Caponata, stromboli ve pansotti tarifi
İtalyan mutfağının damak tadımıza oldukça uygun yemeklerini bir bir sıralayınca listelere sığmayacağını anladık aslında ama yine de şu üç nefis yemekten de bahsetmeden edemedik: Caponata, stromboli ve pansotti.
Caponata, kıyılmış patlıcanların başrolde olduğu, bizdeki soteye benzeyen bir mantıkla hazırlanan, içinde genel olarak domatesi soğan ve kapari gibi sebzelerin yer aldığı bir yemek.
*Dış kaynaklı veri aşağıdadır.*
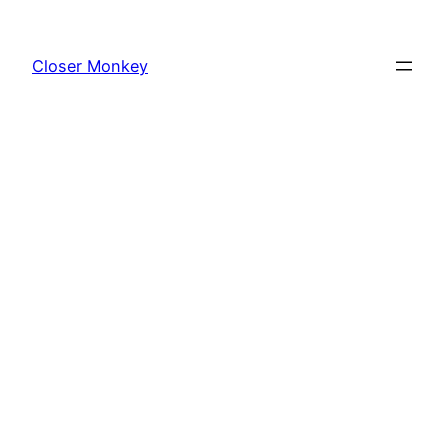
Skip
to
Closer Monkey
content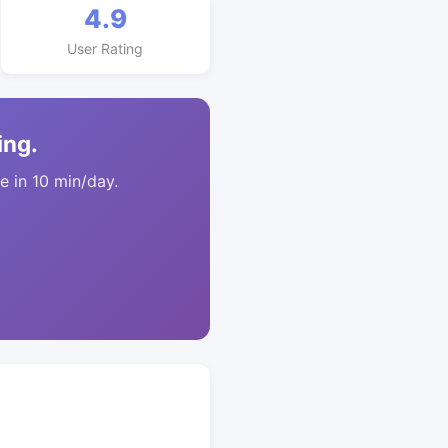
4.9
User Rating
ing.
 in 10 min/day.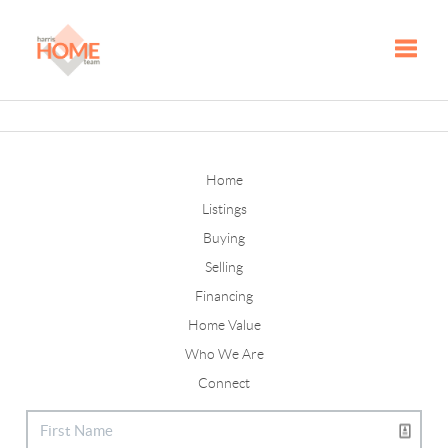
Toggle
Home
Listings
Buying
Selling
Financing
Home Value
Who We Are
Connect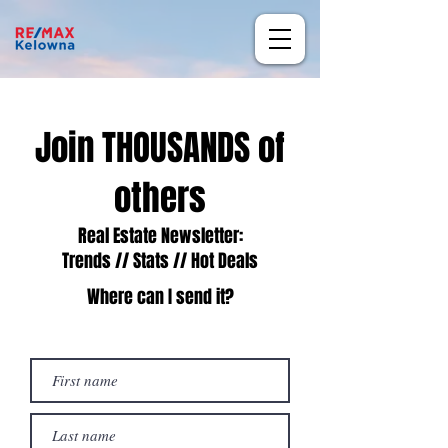
Join THOUSANDS of
others
Real Estate Newsletter:
Trends // Stats // Hot Deals
Where can I send it?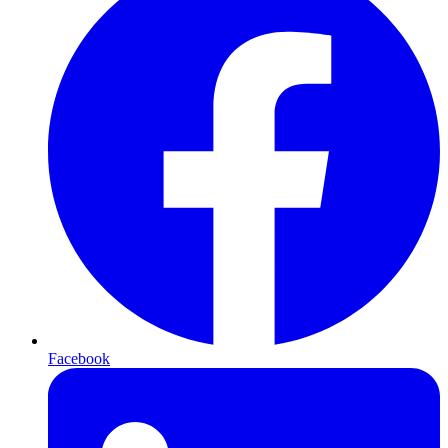
Facebook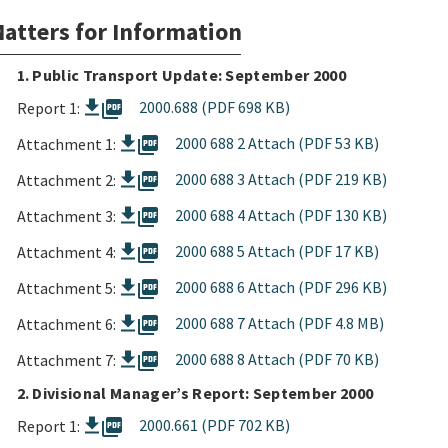
atters for Information
1. Public Transport Update: September 2000
picture_as_pdf
2000.688 (PDF 698 KB)
Report 1:
picture_as_pdf
2000 688 2 Attach (PDF 53 KB)
Attachment 1:
picture_as_pdf
2000 688 3 Attach (PDF 219 KB)
Attachment 2:
picture_as_pdf
2000 688 4 Attach (PDF 130 KB)
Attachment 3:
picture_as_pdf
2000 688 5 Attach (PDF 17 KB)
Attachment 4:
picture_as_pdf
2000 688 6 Attach (PDF 296 KB)
Attachment 5:
picture_as_pdf
2000 688 7 Attach (PDF 4.8 MB)
Attachment 6:
picture_as_pdf
2000 688 8 Attach (PDF 70 KB)
Attachment 7:
2. Divisional Manager’s Report: September 2000
picture_as_pdf
2000.661 (PDF 702 KB)
Report 1: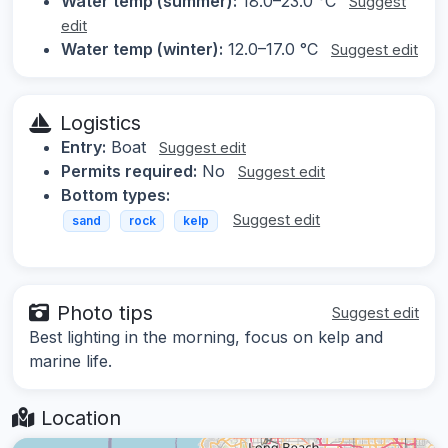
Water temp (summer):
18.0–23.0 °C
Suggest
edit
Water temp (winter):
12.0–17.0 °C
Suggest edit
Logistics
Entry:
Boat
Suggest edit
Permits required:
No
Suggest edit
Bottom types:
Suggest edit
sand
rock
kelp
Photo tips
Suggest edit
Best lighting in the morning, focus on kelp and
marine life.
Location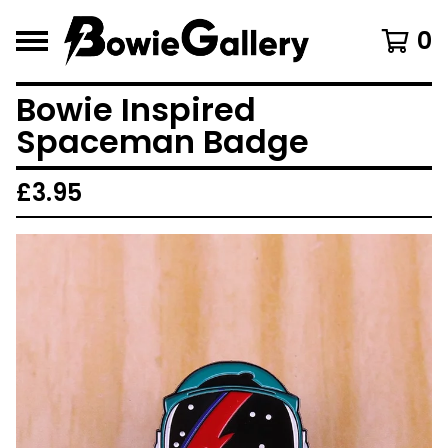
0
Bowie Inspired
Spaceman Badge
£
3.95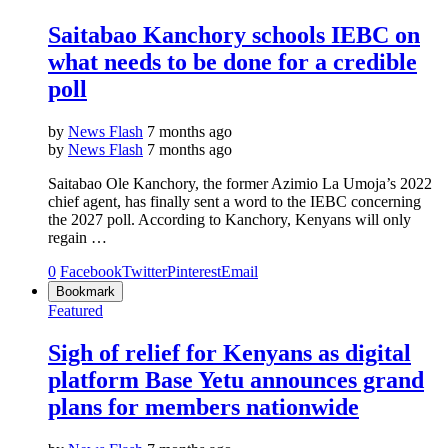
Saitabao Kanchory schools IEBC on
what needs to be done for a credible
poll
by
News Flash
7 months ago
by
News Flash
7 months ago
Saitabao Ole Kanchory, the former Azimio La Umoja’s 2022
chief agent, has finally sent a word to the IEBC concerning
the 2027 poll. According to Kanchory, Kenyans will only
regain …
0
Facebook
Twitter
Pinterest
Email
Bookmark
Featured
Sigh of relief for Kenyans as digital
platform Base Yetu announces grand
plans for members nationwide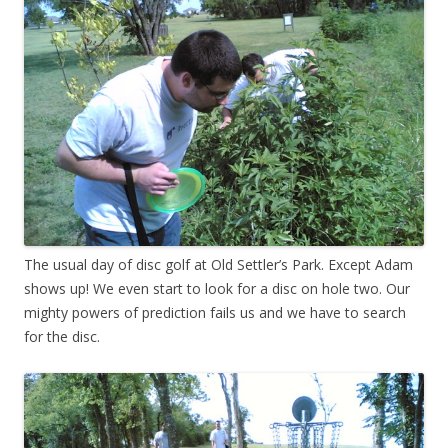
The usual day of disc golf at Old Settler’s Park. Except Adam
shows up! We even start to look for a disc on hole two. Our
mighty powers of prediction fails us and we have to search
for the disc.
Daha çok kızartılmış ekmek ya da krakerlerin üzerine konularak yeniyor, bu nedenle daha çok atıştırmalık kategorisinde sayılıyor.
Stromboli'ye gelince, o da bizdeki dürüme benzeyen bir yemek. İlk kez İtalya'da mı yoksa Amerika'da mı yapıldığına dair kesin bir kanıt olmamakla birlikte birçok farklı hikayesi var. Elbette biz görür görmez hikayesinden çok tadını merak ettik. Çünkü kendisi İtalya'nın yemek konusunda en meşhur olduğu dallardan olan İtalyan peynirleri ile dolu. Sadece peynir de yok üstelik. İsteğe göre içine farklı farklı etler ve sebzeler de giriyor. İtalyan mutfağındaki pratik yemekler arasında başı çekenlerden oluyor.
Son olarak gelelim pansotti'ye. O da aslında yukarıda bahsettiğimiz gibi ravioli ya da tortellini gibi bir çeşit mantı, bir çeşit makarna. Peki, onu diğerlerinden ayıran ne? Hemen anlatalım. Özenle hazırlanan hamurunun içinde beyaz şarap kullanılıyor. İçine konulan harçta ise ricotta peyniri ya da otlar rol alıyor. Ravioli'den net bir şekilde büyük olması, üçgen ve kenarları tırtıklı şekliyle de kendisini diğerlerinden ayırmasını çok iyi biliyor.
İtalyan tatlıları tarifi
Çikolatalı Panna Cotta Tarifi
Damak tadımız İtalyanlarla uyuyor derken ne kadar da doğru söylediğimizi tatlılarına bakarak da anlamak mümkün. Hem o çok sevdiğimiz, sütlü, hafif tatlılar hem de tam tatlı krizlerine çözüm olacak bol malzemeli tatlılar hakim İtalyan mutfağına da.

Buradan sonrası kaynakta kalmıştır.